- _Assigned task_
Copy all lines in the data that contain the string "aprAppleSysteembehe".

- _Rendered page images_
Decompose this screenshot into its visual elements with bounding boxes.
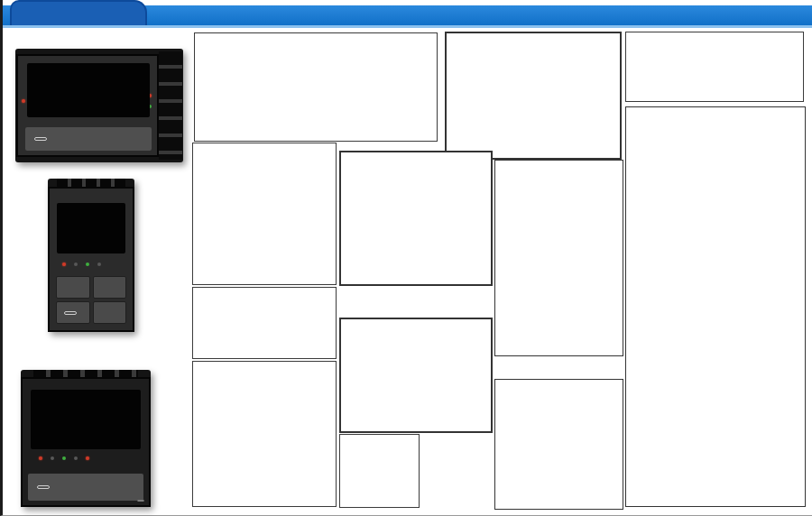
input-table-160x80 <box>445 32 622 160</box>
device-front-panel <box>48 187 134 332</box>
power-wiring-72x72 <box>339 434 420 508</box>
terminal-strip-160x80 <box>194 32 438 142</box>
device-keypad <box>56 276 126 324</box>
device-front-panel <box>21 377 151 507</box>
led-indicator-row <box>39 456 89 460</box>
device-photo-80x160 <box>48 179 134 332</box>
header-stripe <box>3 25 812 28</box>
led-display <box>31 390 141 449</box>
set-key <box>64 311 77 315</box>
input-table-96x96 <box>339 151 493 286</box>
power-wiring-96x96 <box>192 287 337 359</box>
led-indicator <box>39 456 42 460</box>
led-indicator <box>86 456 89 460</box>
led-indicator <box>97 263 101 266</box>
blank-key <box>93 276 127 299</box>
device-top-vents <box>57 179 125 187</box>
set-key <box>37 485 50 489</box>
terminal-block-96x96 <box>192 143 337 285</box>
set-down-keys <box>56 301 90 324</box>
output-table-72x72 <box>494 379 623 510</box>
output-table-160x80 <box>625 106 806 507</box>
led-indicator <box>62 456 66 460</box>
set-key <box>34 137 47 141</box>
terminal-block-72x72 <box>192 361 337 507</box>
device-photo-square <box>21 370 151 507</box>
led-indicator-row <box>62 263 101 266</box>
led-indicator <box>51 456 54 460</box>
device-side-vents <box>159 51 182 160</box>
device-photo-160x80 <box>15 49 183 162</box>
blank-key <box>56 276 90 299</box>
output-table-96x96 <box>494 160 623 356</box>
led-indicator <box>22 99 25 103</box>
device-keypad <box>28 474 143 501</box>
led-display <box>27 63 150 117</box>
led-indicator <box>86 263 89 266</box>
device-keypad <box>25 127 152 151</box>
led-display <box>57 203 125 253</box>
device-top-vents <box>33 370 138 377</box>
header-tab <box>10 0 147 25</box>
led-indicator <box>62 263 66 266</box>
page <box>0 0 812 516</box>
device-front-panel <box>16 54 159 157</box>
power-wiring-160x80 <box>625 32 804 102</box>
up-key-cell <box>93 301 127 324</box>
model-badge <box>137 500 144 502</box>
led-indicator <box>74 263 78 266</box>
led-indicator <box>74 456 78 460</box>
input-table-72x72 <box>339 318 493 433</box>
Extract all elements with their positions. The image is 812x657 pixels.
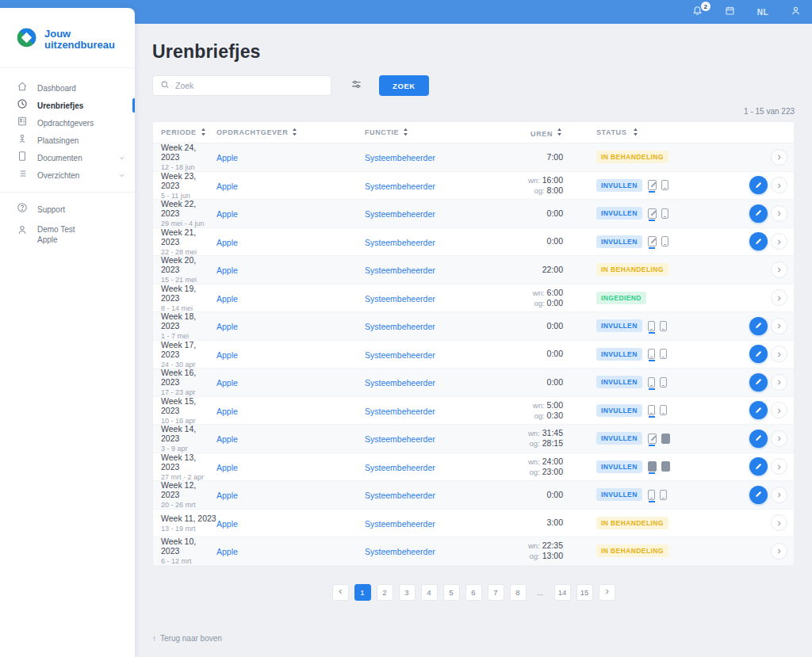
- function-link[interactable]: Systeembeheerder: [365, 463, 435, 472]
- open-row-button[interactable]: [771, 402, 787, 418]
- pagination-page-1[interactable]: 1: [354, 584, 371, 601]
- language-switcher[interactable]: NL: [757, 8, 768, 17]
- pagination-page-6[interactable]: 6: [465, 584, 482, 601]
- search-submit-button[interactable]: ZOEK: [379, 75, 429, 96]
- pagination-page-4[interactable]: 4: [421, 584, 438, 601]
- back-to-top-link[interactable]: ↑ Terug naar boven: [152, 634, 222, 643]
- account-button[interactable]: [791, 5, 801, 19]
- client-link[interactable]: Apple: [216, 153, 238, 162]
- calendar-button[interactable]: [725, 5, 735, 19]
- table-row[interactable]: Week 16, 202317 - 23 aprAppleSysteembehe…: [153, 369, 794, 397]
- sidebar-user[interactable]: Demo Test Apple: [0, 218, 135, 250]
- pagination-page-7[interactable]: 7: [488, 584, 504, 601]
- function-link[interactable]: Systeembeheerder: [365, 547, 435, 556]
- client-link[interactable]: Apple: [216, 350, 238, 360]
- edit-timesheet-button[interactable]: [749, 457, 768, 476]
- edit-timesheet-button[interactable]: [749, 317, 768, 335]
- client-link[interactable]: Apple: [216, 294, 238, 304]
- function-link[interactable]: Systeembeheerder: [365, 434, 435, 444]
- notifications-button[interactable]: 2: [692, 5, 703, 19]
- sidebar-item-overzichten[interactable]: Overzichten: [0, 166, 135, 184]
- search-input[interactable]: [175, 81, 324, 90]
- filter-button[interactable]: [346, 75, 366, 96]
- function-link[interactable]: Systeembeheerder: [365, 294, 435, 304]
- open-row-button[interactable]: [771, 346, 787, 362]
- client-link[interactable]: Apple: [216, 209, 238, 219]
- table-row[interactable]: Week 17, 202324 - 30 aprAppleSysteembehe…: [153, 341, 794, 369]
- open-row-button[interactable]: [771, 262, 787, 278]
- pagination-page-2[interactable]: 2: [377, 584, 393, 601]
- function-link[interactable]: Systeembeheerder: [365, 181, 435, 191]
- table-row[interactable]: Week 11, 202313 - 19 mrtAppleSysteembehe…: [153, 510, 794, 538]
- open-row-button[interactable]: [771, 514, 787, 531]
- function-link[interactable]: Systeembeheerder: [365, 265, 435, 275]
- function-link[interactable]: Systeembeheerder: [365, 378, 435, 388]
- sidebar-item-documenten[interactable]: Documenten: [0, 149, 135, 166]
- function-link[interactable]: Systeembeheerder: [365, 407, 435, 416]
- pagination-page-3[interactable]: 3: [399, 584, 416, 601]
- table-row[interactable]: Week 18, 20231 - 7 meiAppleSysteembeheer…: [153, 312, 794, 341]
- client-link[interactable]: Apple: [216, 519, 238, 529]
- open-row-button[interactable]: [771, 487, 787, 503]
- function-link[interactable]: Systeembeheerder: [365, 519, 435, 529]
- client-link[interactable]: Apple: [216, 463, 238, 472]
- edit-timesheet-button[interactable]: [749, 401, 768, 419]
- function-link[interactable]: Systeembeheerder: [365, 350, 435, 360]
- table-row[interactable]: Week 24, 202312 - 18 junAppleSysteembehe…: [153, 143, 794, 172]
- open-row-button[interactable]: [771, 205, 787, 222]
- function-link[interactable]: Systeembeheerder: [365, 491, 435, 500]
- table-row[interactable]: Week 10, 20236 - 12 mrtAppleSysteembehee…: [153, 537, 794, 566]
- client-link[interactable]: Apple: [216, 378, 238, 388]
- client-link[interactable]: Apple: [216, 265, 238, 275]
- open-row-button[interactable]: [771, 318, 787, 334]
- client-link[interactable]: Apple: [216, 407, 238, 416]
- table-row[interactable]: Week 23, 20235 - 11 junAppleSysteembehee…: [153, 172, 794, 201]
- function-link[interactable]: Systeembeheerder: [365, 209, 435, 219]
- pagination-page-14[interactable]: 14: [554, 584, 571, 601]
- column-header-uren[interactable]: UREN: [492, 128, 563, 138]
- table-row[interactable]: Week 13, 202327 mrt - 2 aprAppleSysteemb…: [153, 453, 794, 482]
- client-link[interactable]: Apple: [216, 181, 238, 191]
- edit-timesheet-button[interactable]: [749, 373, 768, 392]
- function-link[interactable]: Systeembeheerder: [365, 153, 435, 162]
- pagination-page-5[interactable]: 5: [443, 584, 460, 601]
- column-header-status[interactable]: STATUS: [563, 128, 794, 138]
- sidebar-item-plaatsingen[interactable]: Plaatsingen: [0, 132, 135, 149]
- column-header-periode[interactable]: PERIODE: [153, 128, 216, 138]
- sidebar-item-urenbriefjes[interactable]: Urenbriefjes: [0, 97, 135, 114]
- table-row[interactable]: Week 15, 202310 - 16 aprAppleSysteembehe…: [153, 397, 794, 426]
- open-row-button[interactable]: [771, 233, 787, 250]
- open-row-button[interactable]: [771, 430, 787, 447]
- table-row[interactable]: Week 12, 202320 - 26 mrtAppleSysteembehe…: [153, 481, 794, 510]
- edit-timesheet-button[interactable]: [749, 232, 768, 250]
- table-row[interactable]: Week 22, 202329 mei - 4 junAppleSysteemb…: [153, 200, 794, 228]
- open-row-button[interactable]: [771, 374, 787, 391]
- app-logo[interactable]: Jouw uitzendbureau: [0, 8, 135, 68]
- client-link[interactable]: Apple: [216, 491, 238, 500]
- table-row[interactable]: Week 21, 202322 - 28 meiAppleSysteembehe…: [153, 228, 794, 257]
- function-link[interactable]: Systeembeheerder: [365, 322, 435, 331]
- client-link[interactable]: Apple: [216, 547, 238, 556]
- table-row[interactable]: Week 19, 20238 - 14 meiAppleSysteembehee…: [153, 285, 794, 313]
- function-link[interactable]: Systeembeheerder: [365, 238, 435, 247]
- column-header-functie[interactable]: FUNCTIE: [365, 128, 492, 138]
- edit-timesheet-button[interactable]: [749, 204, 768, 223]
- pagination-page-15[interactable]: 15: [576, 584, 593, 601]
- open-row-button[interactable]: [771, 543, 787, 560]
- edit-timesheet-button[interactable]: [749, 430, 768, 448]
- sidebar-item-opdrachtgevers[interactable]: Opdrachtgevers: [0, 114, 135, 132]
- pagination-page-8[interactable]: 8: [510, 584, 527, 601]
- pagination-prev-button[interactable]: [332, 584, 349, 601]
- table-row[interactable]: Week 20, 202315 - 21 meiAppleSysteembehe…: [153, 256, 794, 285]
- open-row-button[interactable]: [771, 149, 787, 166]
- client-link[interactable]: Apple: [216, 322, 238, 331]
- open-row-button[interactable]: [771, 458, 787, 475]
- edit-timesheet-button[interactable]: [749, 345, 768, 363]
- edit-timesheet-button[interactable]: [749, 176, 768, 194]
- client-link[interactable]: Apple: [216, 434, 238, 444]
- sidebar-item-support[interactable]: Support: [0, 201, 135, 218]
- pagination-next-button[interactable]: [599, 584, 615, 601]
- open-row-button[interactable]: [771, 289, 787, 306]
- open-row-button[interactable]: [771, 177, 787, 193]
- client-link[interactable]: Apple: [216, 238, 238, 247]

- _Task response_
- table-row[interactable]: Week 16, 202317 - 23 aprAppleSysteembehe…: [153, 369, 794, 397]
- table-row[interactable]: Week 17, 202324 - 30 aprAppleSysteembehe…: [153, 341, 794, 369]
- table-row[interactable]: Week 15, 202310 - 16 aprAppleSysteembehe…: [153, 397, 794, 426]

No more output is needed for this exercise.